P: How old were you when you first went hopping?
E: I would have been about five. That was the first-time mum went. I can remember playing around in the fields, because we lived in Town. We lived in Finsbury at that time. Boswell Road. The Angel. That would have been about 1937. The war came ’39, and I went to live with an aunt, my father’s sister at Luton. And once during the war she got this yen to go hop picking – my aunt. My mum was living in London. And she suddenly said one day, “Well, we’re going hop picking.” And off we went from Luton down to Kent. That was about ’44 I should think. I was getting quite big then. I don’t remember a lot about it, but I know it was the same old thing, everyone from London Bridge, and off to thing. And then I don’t remember any more much until then. I know when I went to work, I used to have to give up my job every September because they went hop picking and my father wouldn’t leave me behind – I had to go as well. When I first started work, I was 14, it was dress making, learning to sew, everything done by hand; buttonholes, and hems and in this factory, there were no machines. We were at Pentonville Road, Islington, but their main office was down near St. Paul’s. But then I left that and decided I would go into clerical work. I still used to lose my job every year because father insisted, I go hop picking.
P: They wouldn’t give you a paid holiday?
P: Did you ever try to go back to the same job after?
E: Yes, but they’d always given someone else it. In those days you could walk in and out of firms and go and get another job. There was no problem finding a job. I started work about ’46.
P: So, the first time you went hop picking was before you left school, and that was ’44-ish, when you went with your aunt?
P: And ’46 you were already working; and did you feel okay about having to give up your job?
E: Well I would have liked to have been a grown up and stayed at home on my own. But then everyone else had gone, so there was no question of being left behind.
P: Did you enjoy going hopping?
E: Yes, I used to like it when I was there, yes, we used to have our campfire at night, sit round. And then it was the skiffle groups were in vogue then.
P: In the ’50’s.
E: A tea chest, and a broom and a washboard. We used to have great fun.
P: What songs were they doing then?
E: The one with the whip. Ghost Riders in the sky was one we used to sing. Yippee-yi-ay. Those type of songs. Lonney Donigan. It was really an old tea chest and a broom stick with a lump of rope.
P: For a double bass.
E: Yes. And a washboard. We didn’t have anything like a guitar. My uncle George he was very – he should have been on the stage really. I suppose today he would have been – he could play any instrument he got hold of. And he was a marvelous comedian, standup comedian. Very clever.
P: What instrument do you remember him playing?
E: He had a mouth organ, he could play a piano, if there was one there. Anything that came to light. And my dad used to play a mandolin.

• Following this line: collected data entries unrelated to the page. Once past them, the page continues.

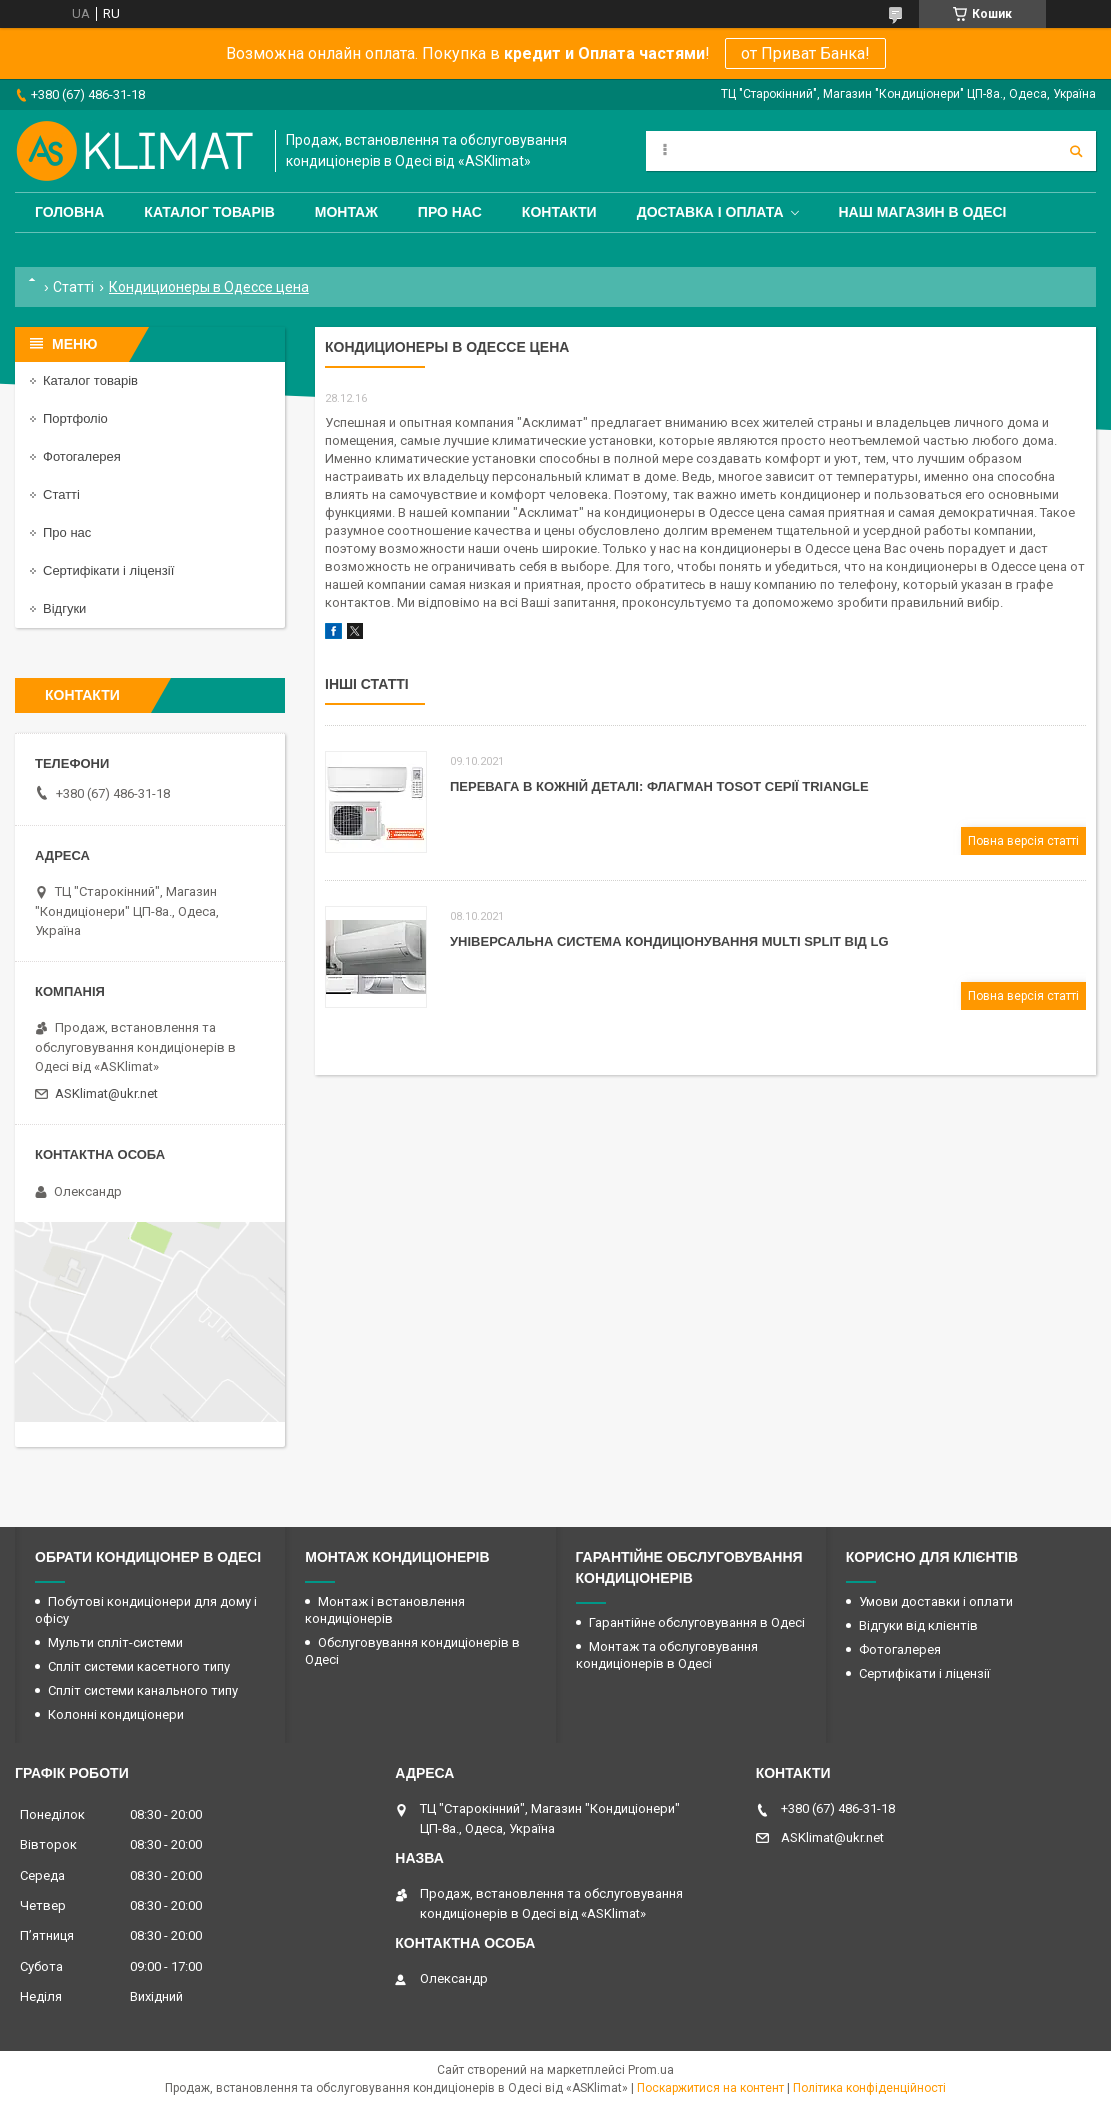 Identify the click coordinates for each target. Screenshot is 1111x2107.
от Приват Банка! (805, 53)
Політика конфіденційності (869, 2088)
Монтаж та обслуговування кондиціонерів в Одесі (667, 1655)
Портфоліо (75, 418)
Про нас (450, 212)
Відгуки (64, 608)
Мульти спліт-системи (115, 1642)
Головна (69, 212)
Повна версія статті (1023, 841)
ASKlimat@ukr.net (106, 1093)
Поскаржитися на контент (710, 2088)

P: Where would this music be happening?
E: We’d sit round the fires. But everyone in those days had an upright piano in their front room, and all my dad’s family they all had a natural ear. They sat down and honkey tonk tunes you know.
P: What about when you went hopping though, you wouldn’t have a piano there?
E: No. It’d be a mouth organ and skiffle board. Just make combs and paper; anything that makes a noise. I used to sing when I was – I had quite a good voice when I was young.